Assigned task = Pick every line out of the entries below that has the string "Шевченківські", and copy it.

(Listed records begins)

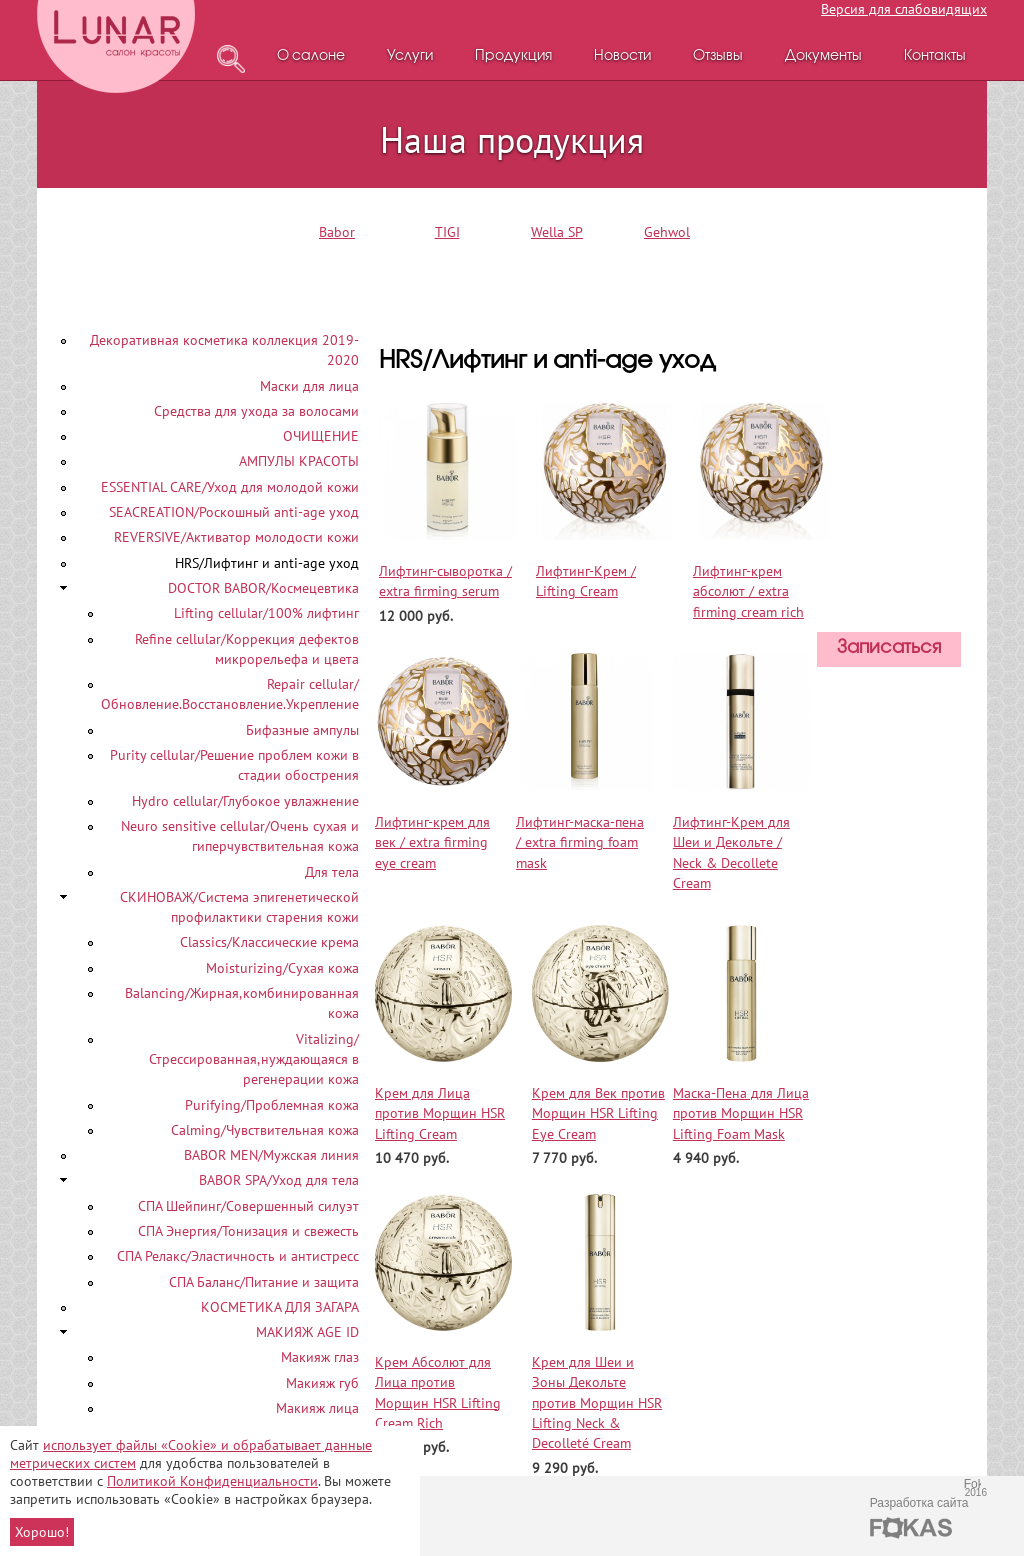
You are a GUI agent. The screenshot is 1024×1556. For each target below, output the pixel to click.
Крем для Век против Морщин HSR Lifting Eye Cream (598, 1113)
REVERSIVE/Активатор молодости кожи (236, 537)
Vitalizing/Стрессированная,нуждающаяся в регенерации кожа (254, 1059)
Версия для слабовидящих (904, 9)
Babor (337, 232)
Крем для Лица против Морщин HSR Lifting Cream (440, 1113)
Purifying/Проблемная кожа (272, 1105)
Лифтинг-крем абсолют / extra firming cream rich (748, 591)
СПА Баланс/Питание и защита (264, 1282)
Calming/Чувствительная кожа (265, 1130)
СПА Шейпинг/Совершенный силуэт (248, 1206)
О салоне (311, 56)
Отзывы (718, 56)
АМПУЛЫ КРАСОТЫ (299, 461)
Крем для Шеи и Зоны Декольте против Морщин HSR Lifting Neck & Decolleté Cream (597, 1402)
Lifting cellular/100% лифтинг (266, 613)
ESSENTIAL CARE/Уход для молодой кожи (230, 487)
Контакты (935, 56)
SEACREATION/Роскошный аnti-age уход (234, 512)
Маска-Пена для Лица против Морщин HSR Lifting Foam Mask (741, 1113)
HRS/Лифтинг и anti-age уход (267, 563)
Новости (622, 56)
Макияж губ (322, 1383)
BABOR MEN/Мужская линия (271, 1155)
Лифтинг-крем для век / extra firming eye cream (432, 842)
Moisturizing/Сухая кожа (282, 968)
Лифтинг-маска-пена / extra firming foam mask (580, 842)
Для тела (332, 872)
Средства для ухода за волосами (256, 411)
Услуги (410, 56)
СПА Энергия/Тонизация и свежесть (248, 1231)
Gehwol (667, 232)
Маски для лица (309, 386)
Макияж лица (317, 1408)
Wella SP (557, 232)
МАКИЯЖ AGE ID (307, 1332)
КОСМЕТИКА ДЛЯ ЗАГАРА (280, 1307)
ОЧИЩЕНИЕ (321, 436)
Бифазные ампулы (302, 730)
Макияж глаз (320, 1357)
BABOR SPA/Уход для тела (279, 1180)
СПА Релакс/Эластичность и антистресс (238, 1256)
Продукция (513, 56)
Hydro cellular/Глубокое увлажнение (245, 801)
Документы (823, 56)
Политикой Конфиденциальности (212, 1481)
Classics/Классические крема (269, 942)
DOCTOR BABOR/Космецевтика (263, 588)
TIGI (447, 232)
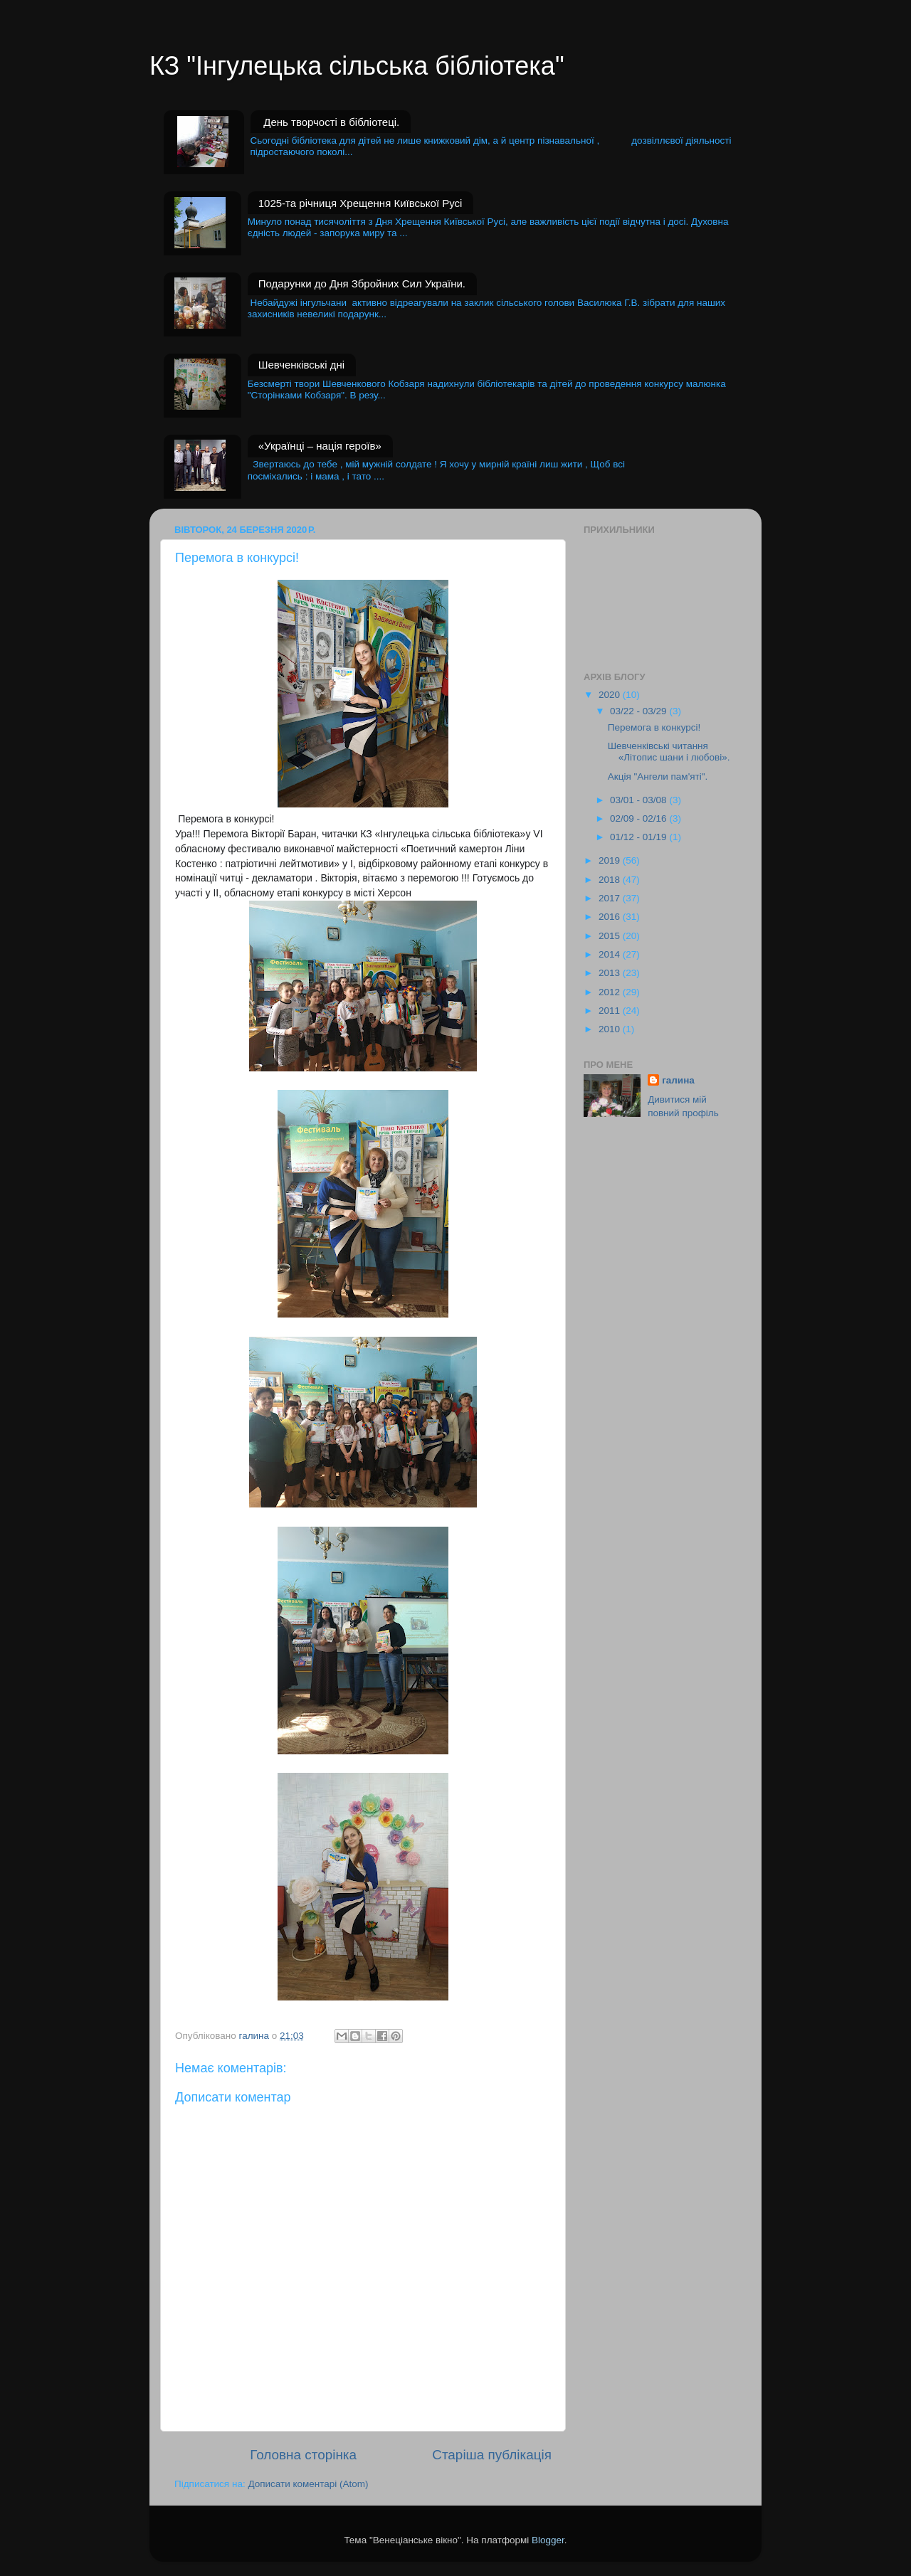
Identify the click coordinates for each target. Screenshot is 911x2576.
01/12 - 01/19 (639, 837)
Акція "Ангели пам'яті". (658, 776)
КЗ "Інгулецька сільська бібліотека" (356, 65)
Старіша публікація (492, 2454)
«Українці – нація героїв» (319, 446)
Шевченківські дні (301, 365)
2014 (611, 954)
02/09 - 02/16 (639, 818)
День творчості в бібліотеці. (331, 122)
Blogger (548, 2540)
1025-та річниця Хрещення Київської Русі (360, 203)
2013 (611, 973)
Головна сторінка (303, 2454)
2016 (611, 916)
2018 (611, 879)
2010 (611, 1029)
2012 (611, 992)
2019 (611, 860)
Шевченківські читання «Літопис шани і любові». (669, 752)
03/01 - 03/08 (639, 800)
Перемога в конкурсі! (654, 727)
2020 (611, 694)
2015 (611, 936)
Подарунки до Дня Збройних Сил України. (361, 283)
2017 (611, 898)
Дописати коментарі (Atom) (308, 2484)
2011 (611, 1010)
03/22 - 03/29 (639, 711)
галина (678, 1080)
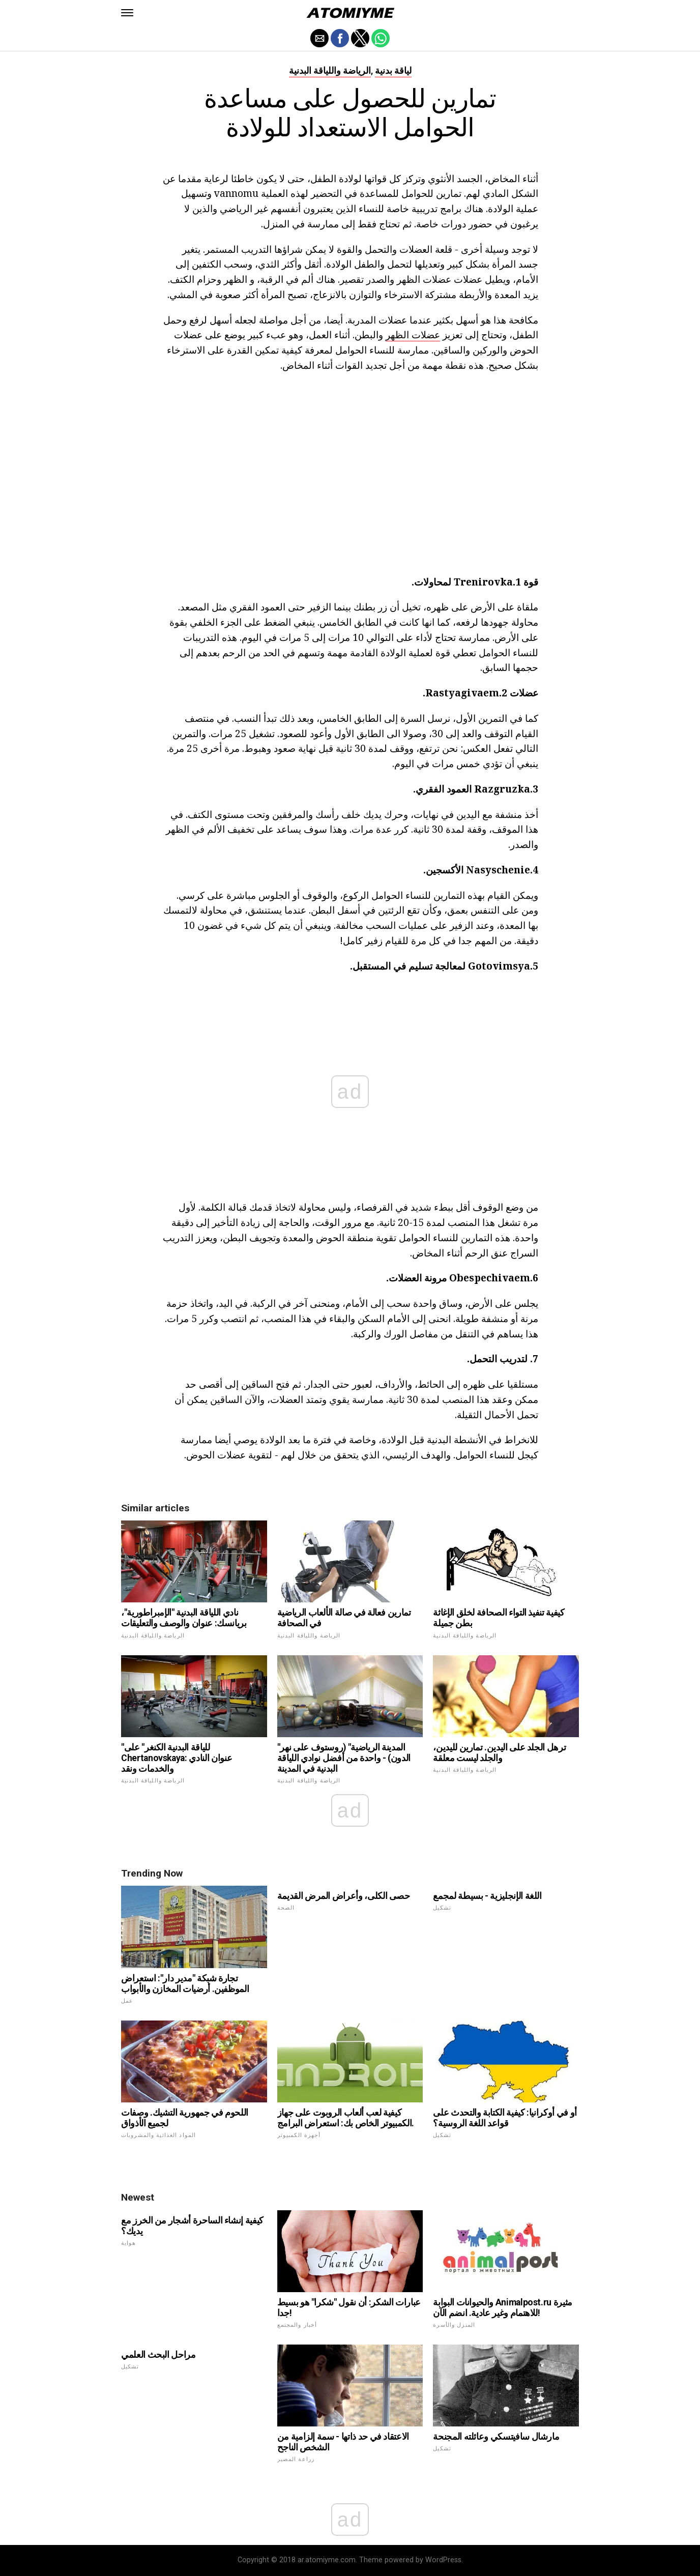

(Listed records ends)

Response to this exercise =
Шевченківські дні (301, 365)
Шевченківські читання «Літопис шани і любові». (669, 752)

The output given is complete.